To obtain a better understanding on the use of portable storage devices within federal institutions, the OPC conducted a survey of departments and agencies and selected 17 for further examination in a cross-government audit. The audit will gauge whether these institutions have established and implemented policies, procedures and adequate controls to protect personal information stored on portable storage devices.  We aim to complete the audit in 2014-2015.

Our Office also launched a review of RCMP requests without a judicial warrant to telecom and Internet companies for basic subscriber information.  This work and its outcome are detailed in section 4 of this report.

Presented: During 2013-2014, the OPC also published our formal audits of the Canada Revenue Agency and the Financial Transactions and Reports Analysis Centre of Canada (FINTRAC), both of which were featured in last year’s annual report.

Investigations

A close look at the numbers show that the Office of the Privacy Commissioner continued to profit from measures introduced in previous years to increase efficiency in processing complaints.  Against the ongoing challenge of a growing volume of complaints and their increasing complexity, the Office continued to see improvements in treatment times. 

The Office accepted 1,777 complaints under the Privacy Act during 2013-2014.  This was significantly lower than the previous year.  The number for the previous year however was unusually high, because over 1,200 complaints were received in relation to two major data breaches at Employment and Social Development Canada (ESDC).  Excluding complaints associated with those two breaches, this leaves a year-over-year increase of approximately 700 complaints in 2013-2014.

On the surface, average treatment times for complaints came to 10.9 months for 2013-2014. Removing the number of ESDC-related breach complaints from the comparisons however shows that average treatment times improved from 8.9 months in the previous year to 8.1 in 2013-2014.  

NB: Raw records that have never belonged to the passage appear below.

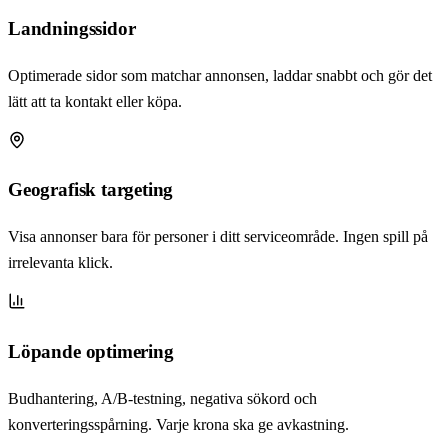
Landningssidor
Optimerade sidor som matchar annonsen, laddar snabbt och gör det
lätt att ta kontakt eller köpa.
Geografisk targeting
Visa annonser bara för personer i ditt serviceområde. Ingen spill på
irrelevanta klick.
Löpande optimering
Budhantering, A/B-testning, negativa sökord och
konverteringsspårning. Varje krona ska ge avkastning.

This represents a marked improvement from five years ago in 2008-2009 when the average was 19.47 months.  Year over year, trends indicate that complaints are growing in both their volume and complexity.  Against this backdrop, average treatment times have generally and steadily continued to improve, thanks to a series of efforts to redistribute internal resources, and improve and modernize processes.

For example, the early resolution investigation process accounted for 345 of our closed files, compared to 299 in 2012-2013. In addition to handling more complaints through such negotiation and conciliation this year, our Office successfully reduced the average treatment time for early resolution cases by four days (from 2.25 months to 2.11 months as shown in the detailed tables found in Appendix 2).

Here are five particularly interesting investigations

Appendix 1 – Definitions

General Complaint Types

1. Access

Access - All personal information is alleged to have not been received, either because some documents or information are missing or the institution has applied exemptions to withhold information.

Correction/Notation – The institution is alleged to have failed to correct personal information or has not placed a notation on the file in the instances where it disagrees with the requested correction.

Language – Personal information is alleged to have not been provided in the official language of choice.

Fee - Fees are alleged to have been assessed to respond to a Privacy Act request; there are presently no fees prescribed for obtaining personal information.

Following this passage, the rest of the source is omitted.